EXERCISE INSTRUCTIONS:
The answer is to contain only the line containing "для рекламных фотозон, которые" and the lines after it through the last one, each reproduced exactly as it appears below.

■ ■ ■ ■

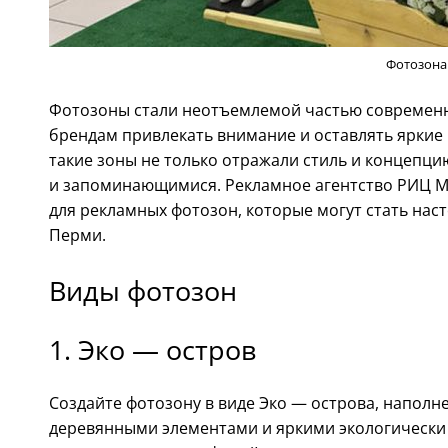
Фотозона
Фотозоны стали неотъемлемой частью современн
брендам привлекать внимание и оставлять яркие 
такие зоны не только отражали стиль и концепци
и запоминающимися. Рекламное агентство РИЦ М
для рекламных фотозон, которые могут стать нас
Перми.
Виды фотозон
1. Эко — остров
Создайте фотозону в виде Эко — острова, напол
деревянными элементами и яркими экологически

■ ■ ■ ■

RESULT BELOW:
для рекламных фотозон, которые могут стать нас
Перми.
Виды фотозон
1. Эко — остров
Создайте фотозону в виде Эко — острова, напол
деревянными элементами и яркими экологически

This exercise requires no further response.